Main basse sur les CRT

Main basse sur les CRT

L’institutionnalisation du financement des CRT, grâce en partie aux fonds des collectivités locales, est en cours. La perspective de budgets conséquents attire des convoitises et relègue au second plan la question de l’harmonisation des statuts. Sur ce point, les divergences apparaissent entre d’une part, la Fédération nationale du tourisme, favorable à une «inféodation» des CRT  et d’autre part les présidents élus, convaincus que le caractère local d’un tel organisme en constitue l’efficacité. Pour Kamal Bensouda, le président du CRT de Marrakech, une telle confusion ne doit pas être faite : «la Fédération du Tourisme regroupe les métiers alors que les CRT s’occupent des produits ». Idem pour le président du conseil communal de la ville d’Agadir, Tariq Kabbaje, qui notait courant juillet que tout changement serait un recul et «nous ramènerait dans des situations où les élus ne joueraient plus leur rôle dans le développement local».
La bataille a commencé en décembre 2004 lorsque Jalil B. Taarji réclame un document signé par les CRT, une sorte de décharge.  Vite refusée d’ailleurs.

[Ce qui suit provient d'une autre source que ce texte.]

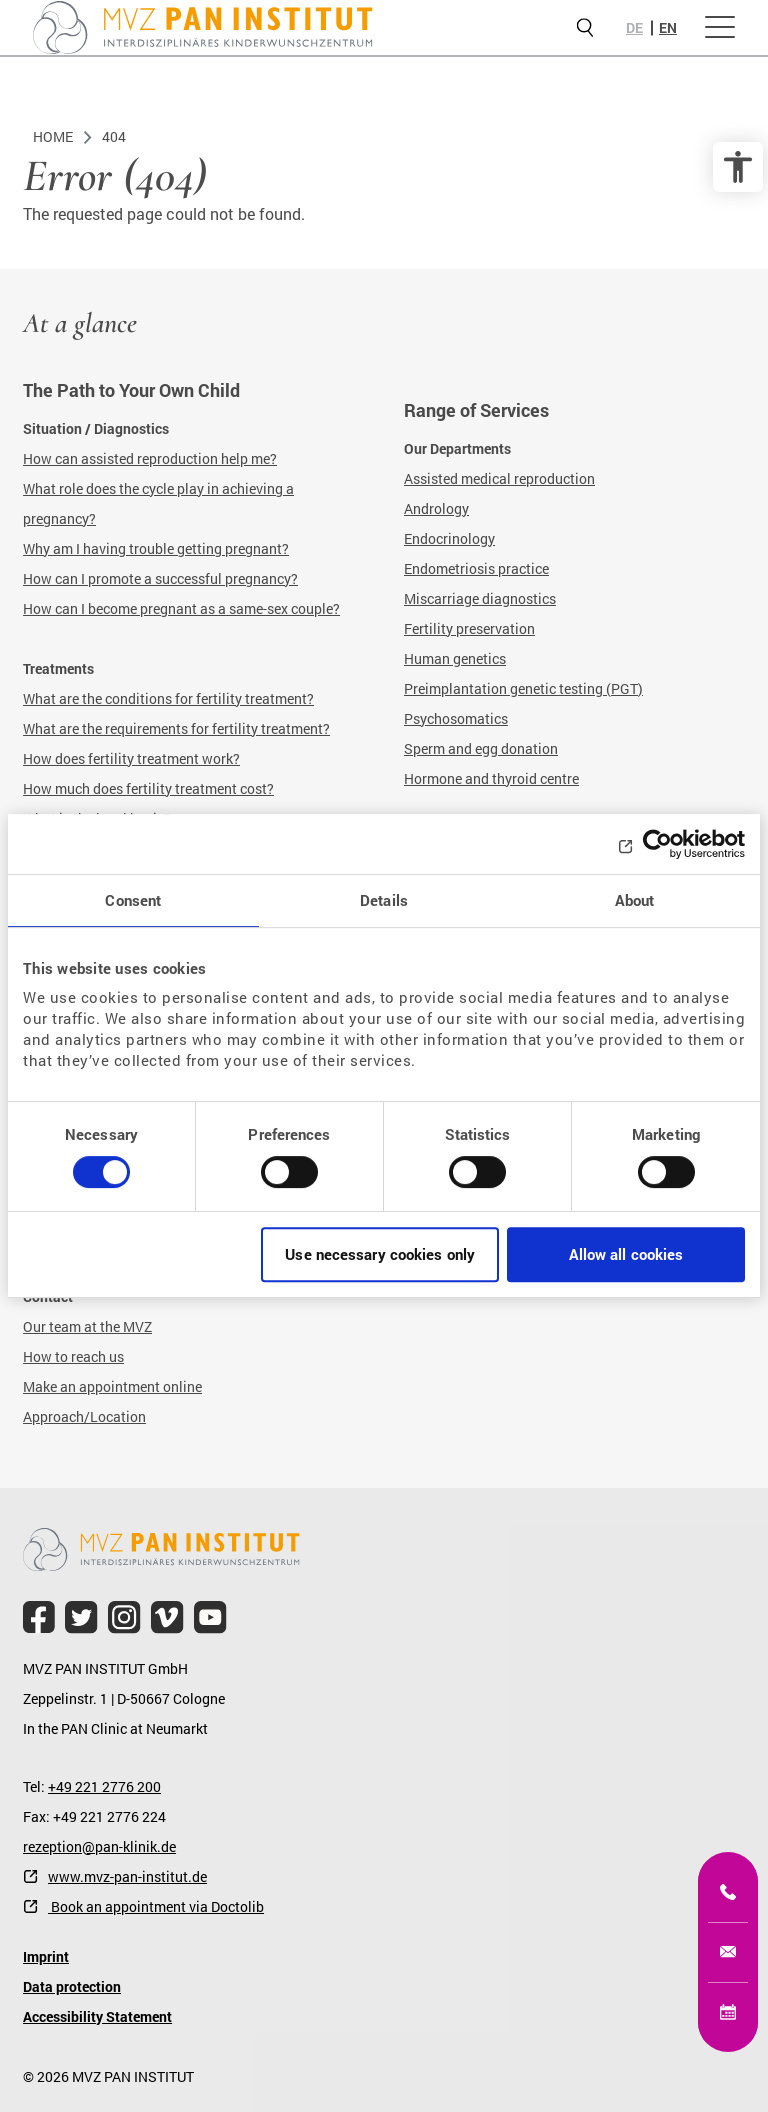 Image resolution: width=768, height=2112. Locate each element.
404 (114, 136)
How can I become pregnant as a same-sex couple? (181, 608)
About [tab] (635, 900)
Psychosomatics (456, 718)
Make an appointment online (112, 1386)
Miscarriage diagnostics (480, 598)
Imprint (46, 1956)
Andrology (436, 508)
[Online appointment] (728, 2012)
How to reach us (73, 1356)
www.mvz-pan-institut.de (127, 1876)
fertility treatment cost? (200, 788)
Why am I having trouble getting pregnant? (156, 548)
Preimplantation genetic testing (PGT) (523, 688)
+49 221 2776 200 (104, 1786)
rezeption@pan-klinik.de (99, 1846)
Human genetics (455, 658)
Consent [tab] (133, 900)
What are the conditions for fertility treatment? (168, 698)
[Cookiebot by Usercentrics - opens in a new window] (657, 844)
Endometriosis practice (476, 568)
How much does (74, 788)
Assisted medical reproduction (499, 478)
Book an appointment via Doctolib (156, 1906)
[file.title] (39, 1617)
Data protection (72, 1986)
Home (53, 136)
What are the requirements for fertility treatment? (176, 728)
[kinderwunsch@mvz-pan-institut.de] (728, 1952)
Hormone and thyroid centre (491, 778)
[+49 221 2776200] (728, 1892)
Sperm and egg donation (481, 748)
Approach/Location (84, 1416)
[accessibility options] (738, 167)
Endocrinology (449, 538)
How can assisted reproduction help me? (150, 458)
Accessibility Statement (97, 2016)
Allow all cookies (626, 1254)
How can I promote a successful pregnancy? (160, 578)
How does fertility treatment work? (131, 758)
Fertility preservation (469, 628)
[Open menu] (720, 28)
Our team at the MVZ (87, 1326)
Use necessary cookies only (380, 1254)
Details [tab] (384, 900) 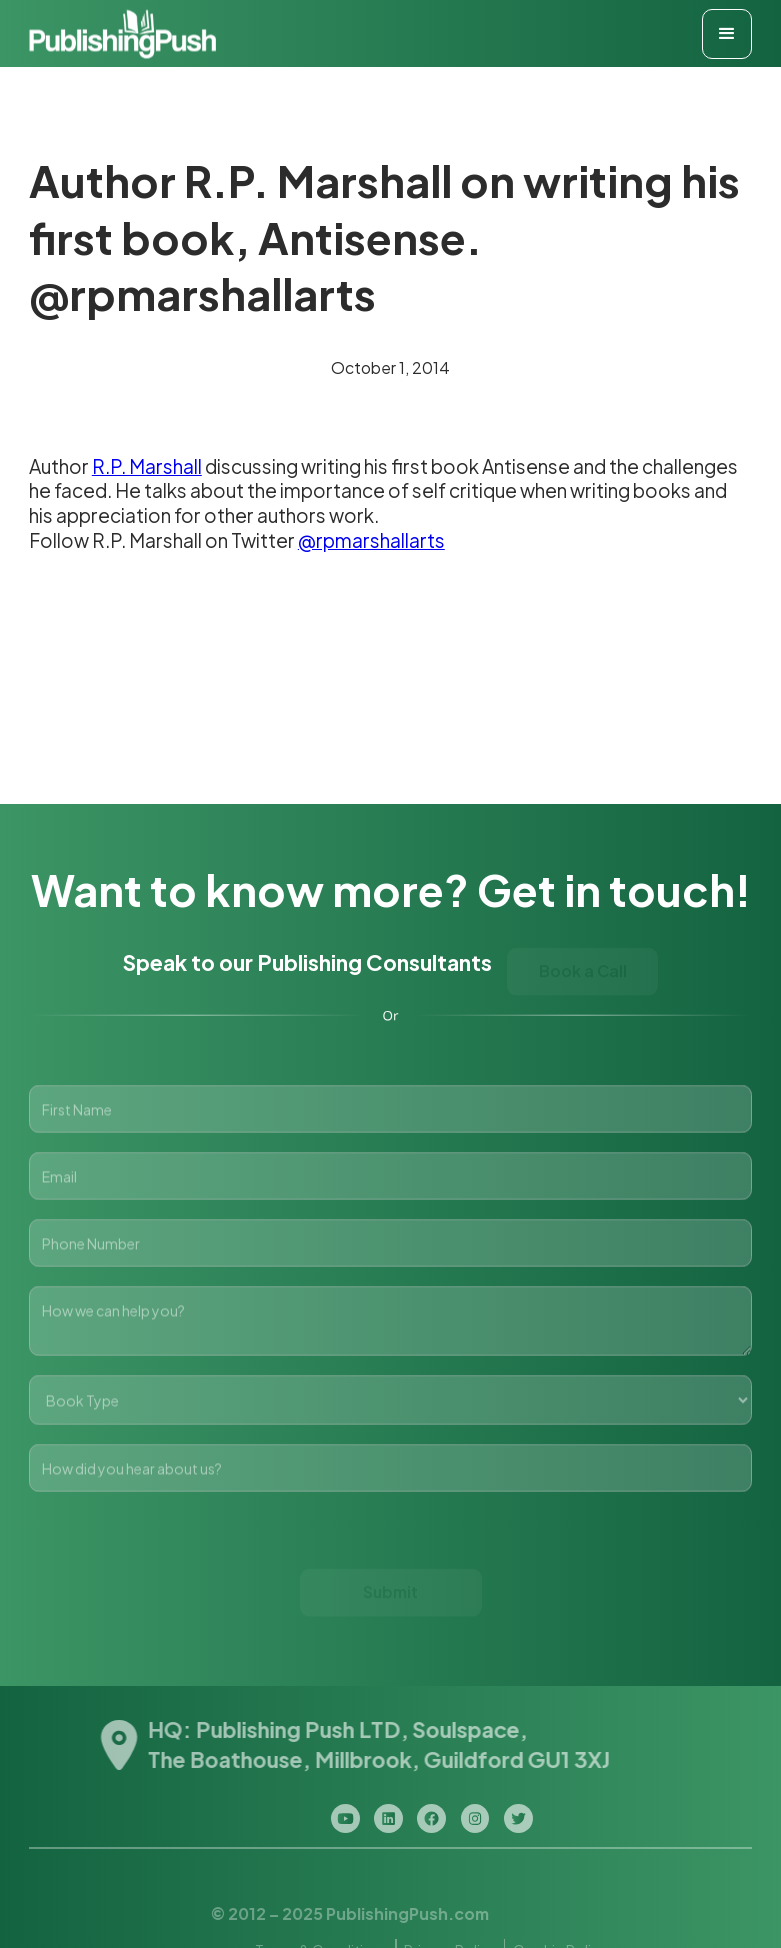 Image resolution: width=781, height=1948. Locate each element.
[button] (727, 34)
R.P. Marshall (147, 466)
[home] (122, 33)
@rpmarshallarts (371, 540) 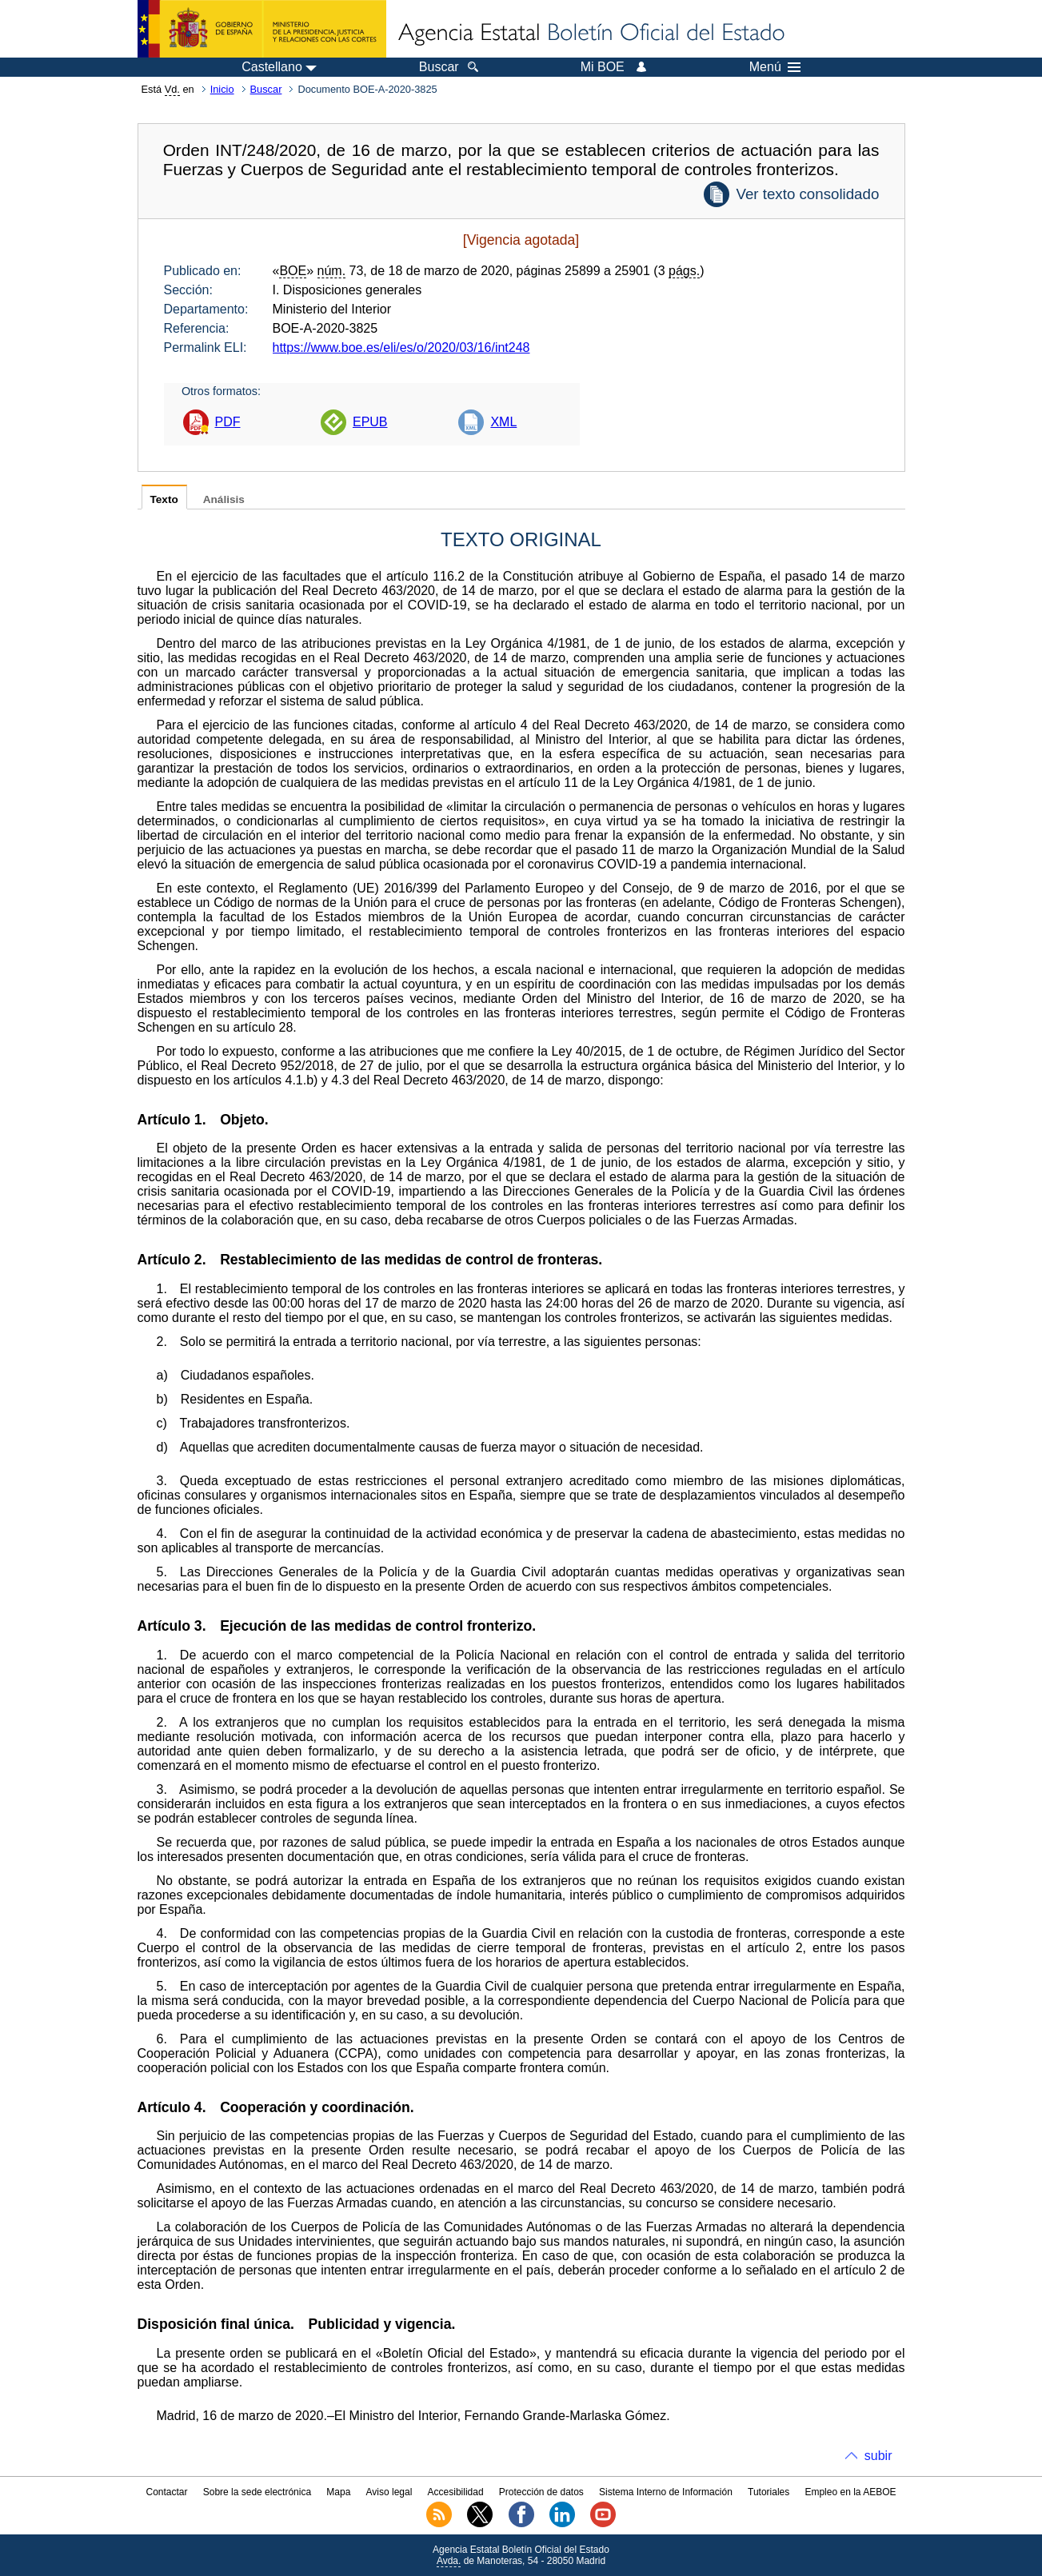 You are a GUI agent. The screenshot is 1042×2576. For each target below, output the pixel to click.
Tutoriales (768, 2492)
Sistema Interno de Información (666, 2492)
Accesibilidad (456, 2492)
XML (503, 422)
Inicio (222, 89)
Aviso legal (389, 2492)
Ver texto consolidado (807, 194)
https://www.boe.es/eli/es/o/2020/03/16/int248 (401, 347)
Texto (164, 499)
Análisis (224, 499)
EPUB (370, 422)
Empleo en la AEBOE (850, 2492)
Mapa (338, 2492)
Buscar (266, 89)
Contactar (166, 2492)
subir (878, 2455)
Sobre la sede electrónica (257, 2492)
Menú (774, 67)
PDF (228, 422)
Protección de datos (541, 2492)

Par la suite, sous prétexte de la  restructuration, le président de la Fédération du tourisme revient à la charge en brandissant aux présidents du CRT l’épouvantail des FRT, les Fédérations régionales du tourisme, prévues dans l’accord cadre. Là, il y a problème.  Les présidents de ces nouvelles fédérations doivent être ceux du CRT, étant donné que la FRT n’est, selon l’accord cadre, que le regroupement du collège privé d’où est issu le président du CRT. Les avis ne sont pas partagés. A Casablanca par exemple, où les privés sont assez mal représentés dans leur CRT, tout est parti pour que l’on est un président du CRT et un président du FRT différents. Un face à face improbable à Agadir et à Marrakech où le consensus est trouvé pour une prise en main de la FRT par le CRT.
Pour parer à toute éventualité, les CRT ont pris les devants, depuis leur réunion du 22 juillet, soit quatre jours avant la réunion du bureau fédéral de la FNT, devant traiter de la fameuse restructuration. Objectif visé dans cette course contre la montre: faire amender l’article de l’accord d’application du contrat programme stipulant que le président de la FRT est automatiquement le président du CRT.
Seulement, à Casablanca, Othman Chérif Alami ne l’entend pas de cette oreille. Drapé du titre de président de la commission Restructuration FNT, il informe aux différentes associations , début août, de la décision prise  à Casablanca pour la mise en place de la Fédération régionale du tourisme.
Perçue comme une fuite en avant, la décision de M. Alami qui se réfère à celles prises «durant la dernière assemblée générale du CRT » déclenche un véritable tollé. Immédiatement, le CRT de Casablanca s’inscrit en faux : l’assemblée générale n’a pris aucune décision dans ce cens ». Le comble est tel que, Taarji lui-même, présenté à tort et à travers comme l’un des inconditionnels des FRT, fustige Alami, en jugeant l’initiative regrettable et « passible d’une demande d’explication écrite qui sera évaluée lors du prochain bureau du 14 septembre. »
Outre les FRT, les CRT devaient présenter aussi un projet de statuts, dans une logique d’autonomie par rapport à la Fédération. Mais là, au sujet des statuts c’est l’éparpillement. On est loin d’être logé à la même enseigne de Tanger à Oujda et de Marrakech à Agadir. Si ces deux derniers CRT ont des statuts clairs et bien rédigés, qu’en est-il des autres, de Meknès par exemple ?
Pour trouver le moyen terme, deux réunions des présidents des CRT sont organisées avec la majorité des membres. Au final, un projet de convention a été décidé. Confié à un cabinet parisien, ce texte général comporte des passages clés. Le financement des CRT en constitue la clé de voûte. La réforme de la TPT (Taxe de promotion touristique) y est abordée de manière consensuelle : la convention ne stipule pas le montant de cette dotation, laissant cette discrétion au ministère et à l’Office du tourisme. Concernant la réorganisation administrative des CRT, le document prévoit une organisation assez charpentée, professionnelle et pouvant fonctionner quelle que soit la capacité managériale du président.